Les chroniques de l'Orangerie #14

Fil d'ariane

prisonnier passage debchroniqLa ZAPI : théâtre d’une violence institutionnalisée

 

Prisonniers du passage de Chowra Makaremi et Matthieu Parciboula

 

Prisonniers du passage, un ouvrage de Chowra Makaremi et Matthieu Parciboula, met au jour une étape méconnue du parcours des migrants : la zone d’attente. L’enquête qu’ils réalisent nous révèle la violence qu’oppose la justice française à l’angoisse et au désespoir de ces migrants.

« Une détresse violente et nue flotte dans ces lieux aseptisés ». Ces lieux, c’est la ZAPI, Zone d’Attente pour Personnes en Instance. Un lieu décrit par Chowra Makaremi comme une frontière entre deux mondes : ni vraiment la France, ni vraiment l’étranger. Un lieu volontairement à l’écart, pour que voyageurs et citoyens ne se doutent pas de son existence. Un lieu où se jouent nombre de drames, avec leur lot de larmes, de peurs, de désespoir.

Tableau intransigeant

Dans son ouvrage, l’autrice, anthropologue et chercheuse au CNRS, dresse un tableau, se voulant exhaustif, d’une réalité dissimulée.

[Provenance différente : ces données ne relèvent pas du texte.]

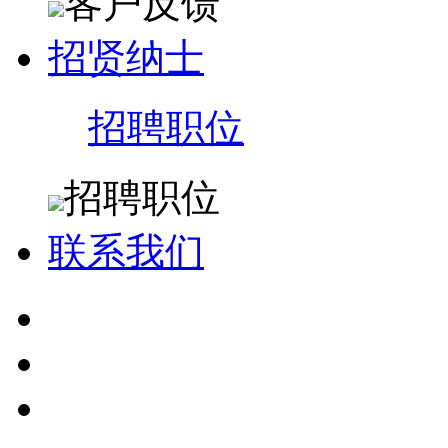
客户反馈
招贤纳士
招聘职位
招聘职位
联系我们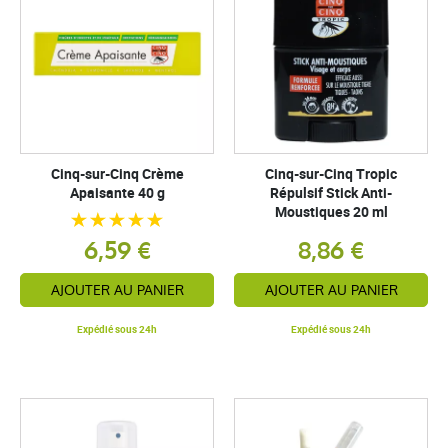
Cinq-sur-Cinq Crème
Cinq-sur-Cinq Tropic
Apaisante 40 g
Répulsif Stick Anti-
Moustiques 20 ml
6,59 €
8,86 €
AJOUTER AU PANIER
AJOUTER AU PANIER
Expédié sous 24h
Expédié sous 24h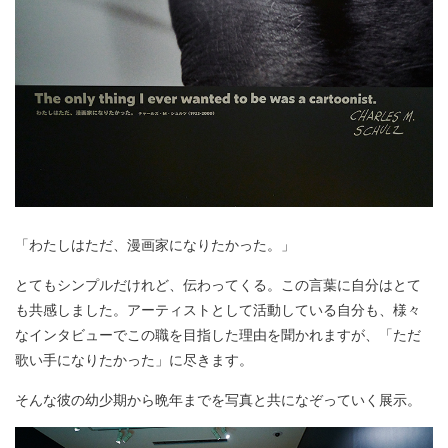
「わたしはただ、漫画家になりたかった。」
とてもシンプルだけれど、伝わってくる。この言葉に自分はとて
も共感しました。アーティストとして活動している自分も、様々
なインタビューでこの職を目指した理由を聞かれますが、「ただ
歌い手になりたかった」に尽きます。
そんな彼の幼少期から晩年までを写真と共になぞっていく展示。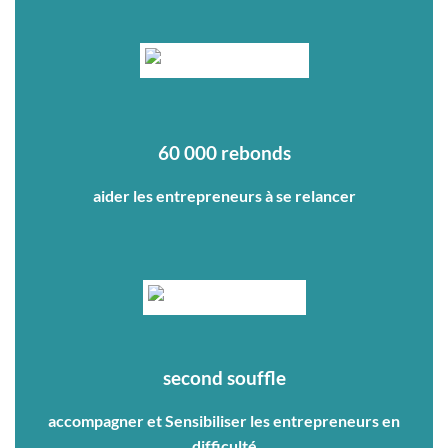
60 000 rebonds
aider les entrepreneurs à se relancer
second souffle
accompagner et Sensibiliser les entrepreneurs en
difficulté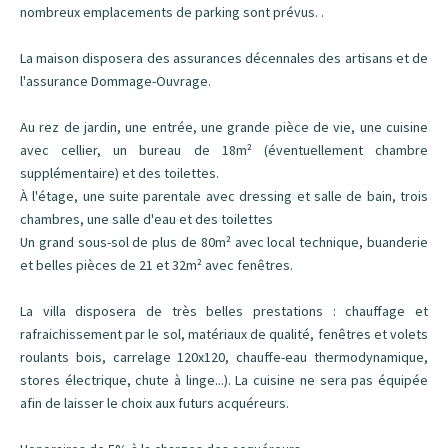
nombreux emplacements de parking sont prévus. .
La maison disposera des assurances décennales des artisans et de
l'assurance Dommage-Ouvrage.
Au rez de jardin, une entrée, une grande pièce de vie, une cuisine
avec cellier, un bureau de 18m² (éventuellement chambre
supplémentaire) et des toilettes.
À l'étage, une suite parentale avec dressing et salle de bain, trois
chambres, une salle d'eau et des toilettes
Un grand sous-sol de plus de 80m² avec local technique, buanderie
et belles pièces de 21 et 32m² avec fenêtres.
La villa disposera de très belles prestations : chauffage et
rafraichissement par le sol, matériaux de qualité, fenêtres et volets
roulants bois, carrelage 120x120, chauffe-eau thermodynamique,
stores électrique, chute à linge...). La cuisine ne sera pas équipée
afin de laisser le choix aux futurs acquéreurs.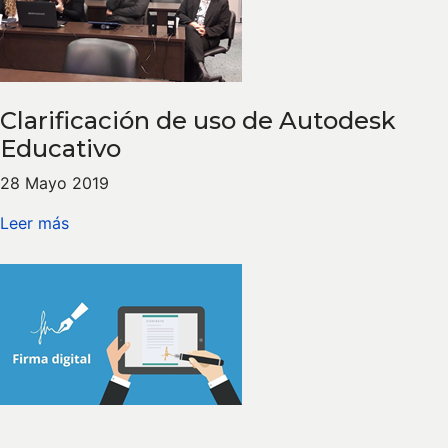
Clarificación de uso de Autodesk
Educativo
28 Mayo 2019
Leer más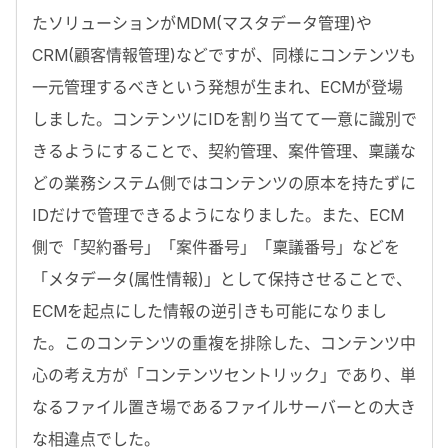
たソリューションがMDM(マスタデータ管理)や
CRM(顧客情報管理)などですが、同様にコンテンツも
一元管理するべきという発想が生まれ、ECMが登場
しました。コンテンツにIDを割り当てて一意に識別で
きるようにすることで、契約管理、案件管理、稟議な
どの業務システム側ではコンテンツの原本を持たずに
IDだけで管理できるようになりました。また、ECM
側で「契約番号」「案件番号」「稟議番号」などを
「メタデータ(属性情報)」として保持させることで、
ECMを起点にした情報の逆引きも可能になりまし
た。このコンテンツの重複を排除した、コンテンツ中
心の考え方が「コンテンツセントリック」であり、単
なるファイル置き場であるファイルサーバーとの大き
な相違点でした。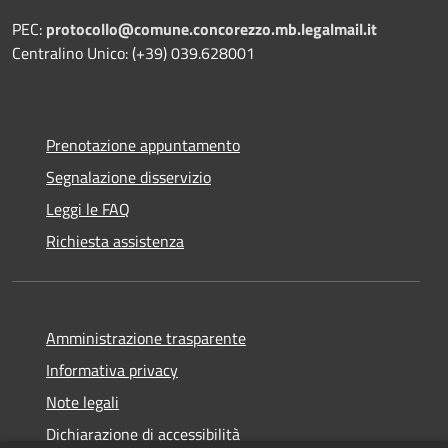
PEC:
protocollo@comune.concorezzo.mb.legalmail.it
Centralino Unico: (+39) 039.628001
Prenotazione appuntamento
Segnalazione disservizio
Leggi le FAQ
Richiesta assistenza
Amministrazione trasparente
Informativa privacy
Note legali
Dichiarazione di accessibilità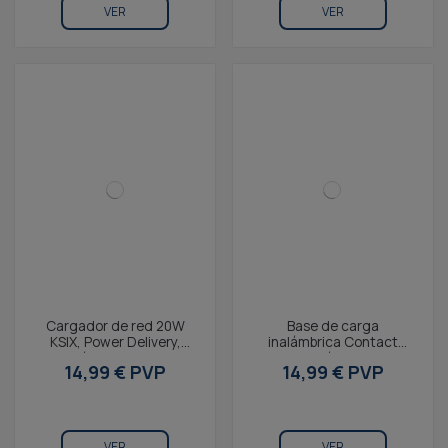
VER
VER
Cargador de red 20W
Base de carga
KSIX, Power Delivery,
inalámbrica Contact
Carga rápida, GaN, USB-C
Carga Rápida 15W,
14,99 € PVP
14,99 € PVP
+ USB-A, Blanco
Compatible MagSafe y Qi,
soporte...
VER
VER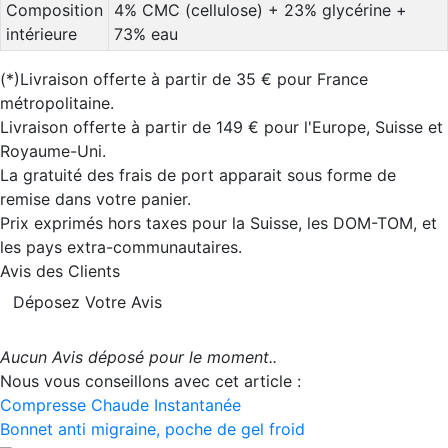
Composition
4% CMC (cellulose) + 23% glycérine +
intérieure
73% eau
(*)Livraison offerte à partir de 35 € pour France
métropolitaine.
Livraison offerte à partir de 149 € pour l'Europe, Suisse et
Royaume-Uni.
La gratuité des frais de port apparait sous forme de
remise dans votre panier.
Prix exprimés hors taxes pour la Suisse, les DOM-TOM, et
les pays extra-communautaires.
Avis des Clients
Déposez Votre Avis
Aucun Avis déposé pour le moment..
Nous vous conseillons avec cet article :
Compresse Chaude Instantanée
Bonnet anti migraine, poche de gel froid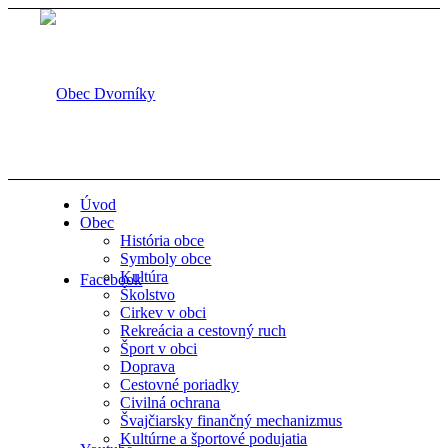
Úvod
Obec
História obce
Symboly obce
Kultúra
Facebook
Školstvo
Cirkev v obci
Rekreácia a cestovný ruch
Šport v obci
Doprava
Cestovné poriadky
Civilná ochrana
Švajčiarsky finančný mechanizmus
Kultúrne a športové podujatia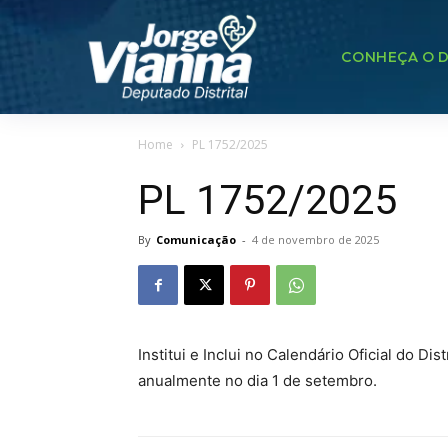
CONHEÇA O D
Home
PL 1752/2025
PL 1752/2025
By
Comunicação
-
4 de novembro de 2025
Institui e Inclui no Calendário Oficial do Di
anualmente no dia 1 de setembro.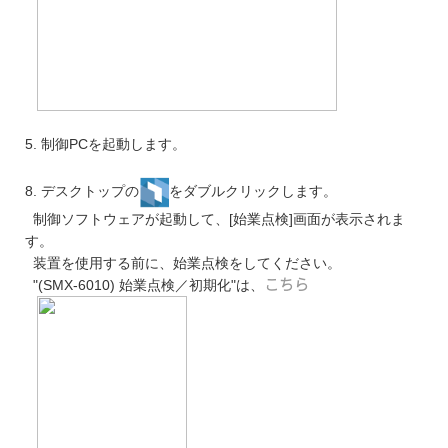
5. 制御PCを起動します。
8. デスクトップの
をダブルクリックします。
制御ソフトウェアが起動して、[始業点検]画面が表示されま
す。
装置を使用する前に、始業点検をしてください。
"(SMX-6010) 始業点検／初期化"は、
こちら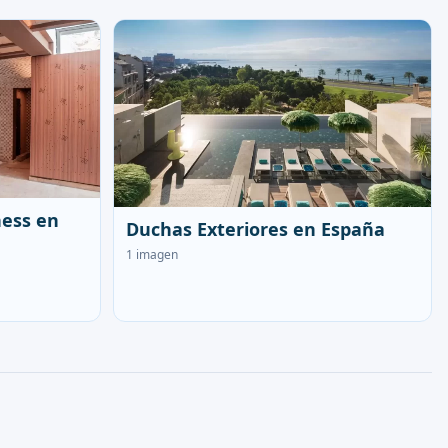
ness en
Duchas Exteriores en España
1 imagen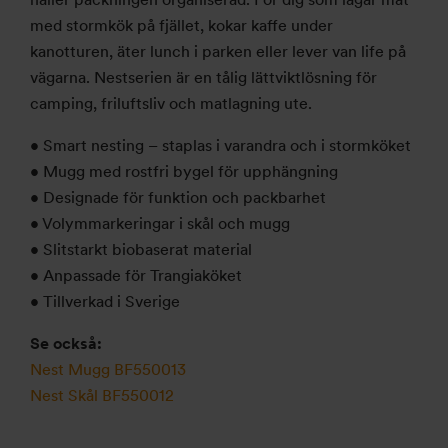
med stormkök på fjället, kokar kaffe under
kanotturen, äter lunch i parken eller lever van life på
vägarna. Nestserien är en tålig lättviktlösning för
camping, friluftsliv och matlagning ute.
• Smart nesting – staplas i varandra och i stormköket
• Mugg med rostfri bygel för upphängning
• Designade för funktion och packbarhet
• Volymmarkeringar i skål och mugg
• Slitstarkt biobaserat material
• Anpassade för Trangiaköket
• Tillverkad i Sverige
Se också:
Nest Mugg BF550013
Nest Skål BF550012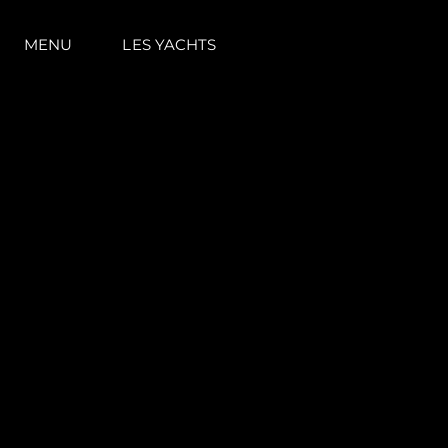
MENU
LES YACHTS
Information
Plan Du Site
Contact
Préférences De Coo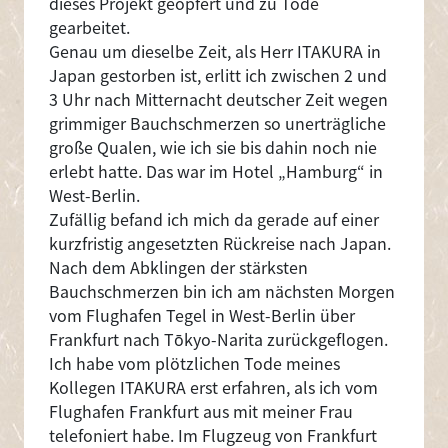
dieses Projekt geopfert und zu Tode
gearbeitet.
Genau um dieselbe Zeit, als Herr ITAKURA in
Japan gestorben ist, erlitt ich zwischen 2 und
3 Uhr nach Mitternacht deutscher Zeit wegen
grimmiger Bauchschmerzen so unerträgliche
große Qualen, wie ich sie bis dahin noch nie
erlebt hatte. Das war im Hotel „Hamburg“ in
West-Berlin.
Zufällig befand ich mich da gerade auf einer
kurzfristig angesetzten Rückreise nach Japan.
Nach dem Abklingen der stärksten
Bauchschmerzen bin ich am nächsten Morgen
vom Flughafen Tegel in West-Berlin über
Frankfurt nach Tōkyo-Narita zurückgeflogen.
Ich habe vom plötzlichen Tode meines
Kollegen ITAKURA erst erfahren, als ich vom
Flughafen Frankfurt aus mit meiner Frau
telefoniert habe. Im Flugzeug von Frankfurt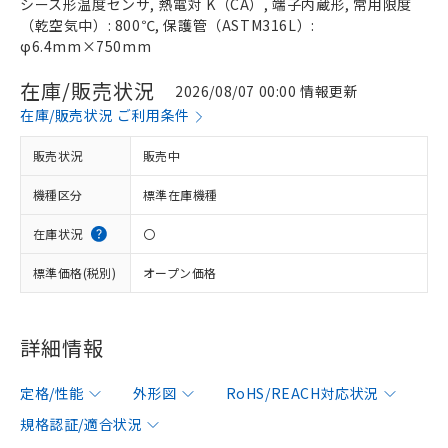
シース形温度センサ, 熱電対 K（CA）, 端子内蔵形, 常用限度
（乾空気中）: 800℃, 保護管（ASTM316L）:
φ6.4mm×750mm
在庫/販売状況
2026/08/07 00:00 情報更新
在庫/販売状況 ご利用条件
販売状況
販売中
機種区分
標準在庫機種
在庫状況
〇
標準価格(税別)
オープン価格
詳細情報
定格/性能
外形図
RoHS/REACH対応状況
規格認証/適合状況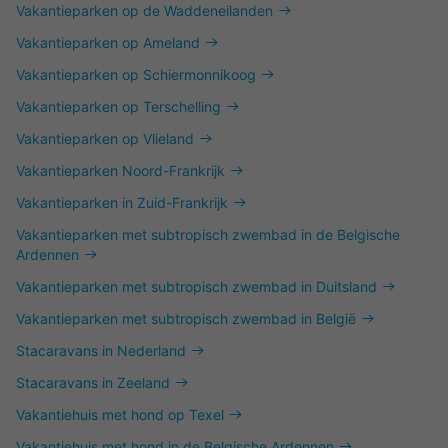
Vakantieparken op de Waddeneilanden
Vakantieparken op Ameland
Vakantieparken op Schiermonnikoog
Vakantieparken op Terschelling
Vakantieparken op Vlieland
Vakantieparken Noord-Frankrijk
Vakantieparken in Zuid-Frankrijk
Vakantieparken met subtropisch zwembad in de Belgische
Ardennen
Vakantieparken met subtropisch zwembad in Duitsland
Vakantieparken met subtropisch zwembad in België
Stacaravans in Nederland
Stacaravans in Zeeland
Vakantiehuis met hond op Texel
Vakantiehuis met hond in de Belgische Ardennen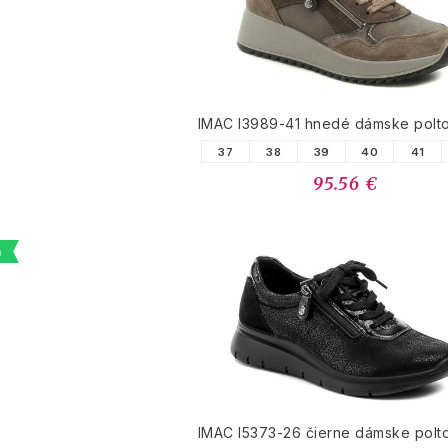
IMAC I3989-41 hnedé dámske polt
37
38
39
40
41
95.56 €
a
IMAC I5373-26 čierne dámske polt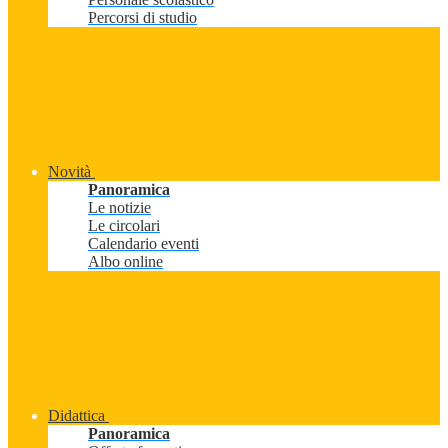
Percorsi di studio
Novità
Panoramica
Le notizie
Le circolari
Calendario eventi
Albo online
Didattica
Panoramica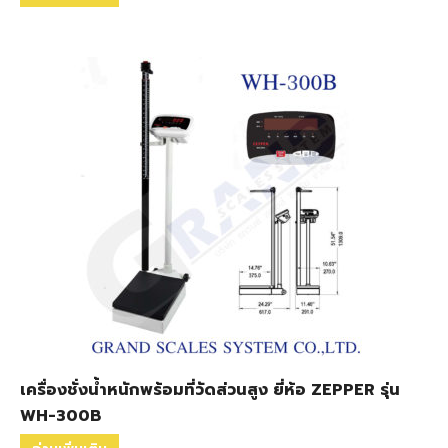
เครื่องชั่งน้ำหนักพร้อมที่วัดส่วนสูง ยี่ห้อ ZEPPER รุ่น
WH-300B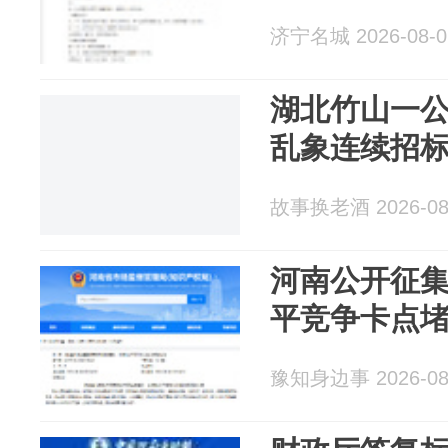
济宁名城 2026-08-0
湖北竹山一
乱象连续招
故事换老酒 2026-08
河南公开征
平竞争卡点
豫知身边事 2026-08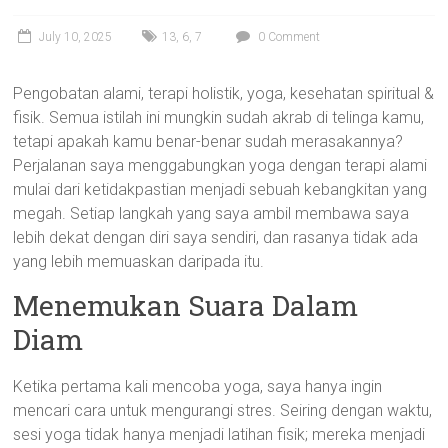
July 10, 2025
13
,
6
,
7
0 Comment
Pengobatan alami, terapi holistik, yoga, kesehatan spiritual &
fisik. Semua istilah ini mungkin sudah akrab di telinga kamu,
tetapi apakah kamu benar-benar sudah merasakannya?
Perjalanan saya menggabungkan yoga dengan terapi alami
mulai dari ketidakpastian menjadi sebuah kebangkitan yang
megah. Setiap langkah yang saya ambil membawa saya
lebih dekat dengan diri saya sendiri, dan rasanya tidak ada
yang lebih memuaskan daripada itu.
Menemukan Suara Dalam
Diam
Ketika pertama kali mencoba yoga, saya hanya ingin
mencari cara untuk mengurangi stres. Seiring dengan waktu,
sesi yoga tidak hanya menjadi latihan fisik; mereka menjadi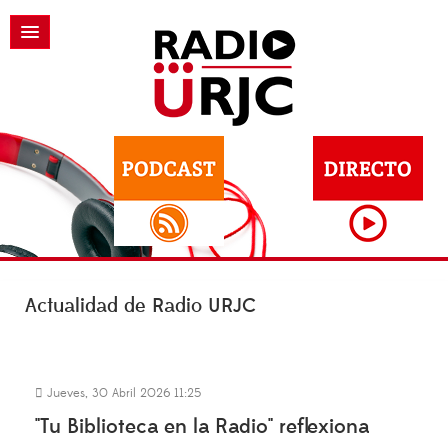
Actualidad de Radio URJC
Jueves, 30 Abril 2026 11:25
"Tu Biblioteca en la Radio" reflexiona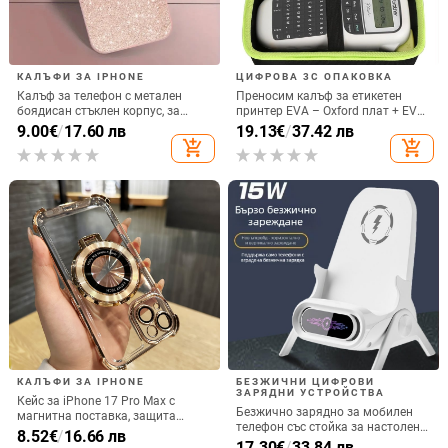
КАЛЪФИ ЗА IPHONE
ЦИФРОВА 3C ОПАКОВКА
Калъф за телефон с метален
Преносим калъф за етикетен
боядисан стъклен корпус, за
принтер EVA – Oxford плат + EVA,
iPhone 11–14 Pro Max,
горещо пресовано EVA и шиене,
9.00
€
/
17.60 лв
19.13
€
/
37.42 лв
охлаждане, модел YK263
товароподемност 10 кг
add_shopping_cart
add_shopping_cart
КАЛЪФИ ЗА IPHONE
БЕЗЖИЧНИ ЦИФРОВИ
ЗАРЯДНИ УСТРОЙСТВА
Кейс за iPhone 17 Pro Max с
Безжично зарядно за мобилен
магнитна поставка, защита
телефон със стойка за настолен
срещу изпускане на четирите
8.52
€
/
16.66 лв
монтаж за хоризонтално или
17.30
€
/
33.84 лв
ъгъла, акрилен корпус с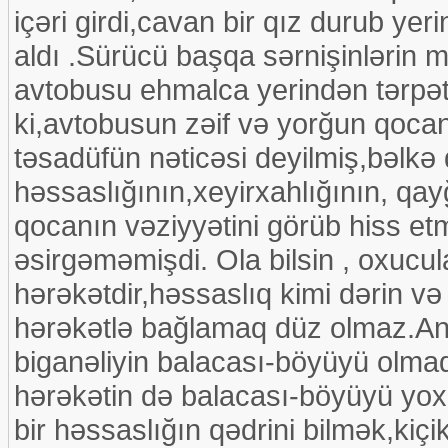
içəri girdi,cavan bir qız durub yer
aldı .Sürücü başqa sərnişinlərin 
avtobusu ehmalca yerindən tərpə
ki,avtobusun zəif və yorğun qoca
təsadüfün nəticəsi deyilmiş,bəlk
həssaslığının,xeyirxahlığının, qa
qocanın vəziyyətini görüb hiss e
əsirgəməmişdi. Ola bilsin , oxucula
hərəkətdir,həssaslıq kimi dərin və
hərəkətlə bağlamaq düz olmaz.Anc
biganəliyin balacası-böyüyü olmad
hərəkətin də balacası-böyüyü yox
bir həssaslığın qədrini bilmək,kiçi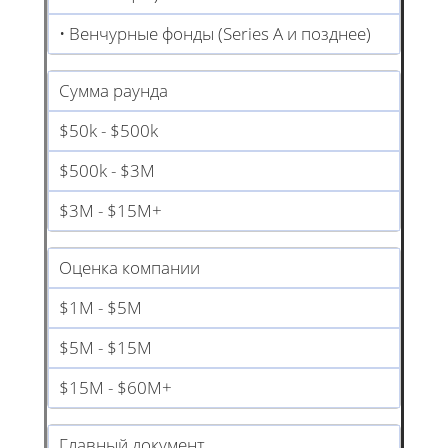
• Венчурные фонды (Series A и позднее)
Сумма раунда
$50k - $500k
$500k - $3M
$3M - $15M+
Оценка компании
$1M - $5M
$5M - $15M
$15M - $60M+
Главный документ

Le récit ne censure ni les bavures policières violentes, ni la détresse incalculable des prisonniers. Car oui, elle souhaite montrer que cette zone, appelée avec euphémisme zone d’attente, est une prison méconnue. Une prison pour les migrants, qui les retient jusqu’à une vingtaine de jours. Vingt-six jours au cours desquels les prisonniers temporaires, « qu’ils soient réfugiés politiques, réfugiés de guerre, enfants venus rejoindre leurs parents en France, ou des courageux qui cherchent une vie décente, des courageuses qui voudraient vivre dans un monde plus juste », luttent pour obtenir un droit d’asile et arriver enfin au terme d’un voyage souvent éprouvant. Mais ceux-ci se heurtent à la violence de la législation, qui les tient enfermés ou les refoule immédiatement.

Un état des lieux complet

L’œuvre est enrichie d’une documentation profonde qui éclaire les aspects techniques des migrations et des structures physiques et législatives qui les encadre. Elle regroupe également de nombreux témoignages, abordant sous différents angles cette situation oubliée. Car cette structure est volontairement mise à l’écart, comme le montre la récente « délocalisation des audiences » des étrangers. La bande-dessinée se fait alors relais des voix s’élevant contre cette situation. Ainsi, on apprend que l’Anafé (Association nationale d’assistance aux frontières pour les étrangers) dénonce « une justice au rabais, loin des regards ». Elodie Joule, agente du bureau de l’asile à la frontière déplore également les critères de jugement qui lui sont imposés, « qui ne sont pas ceux de la vraie vie ».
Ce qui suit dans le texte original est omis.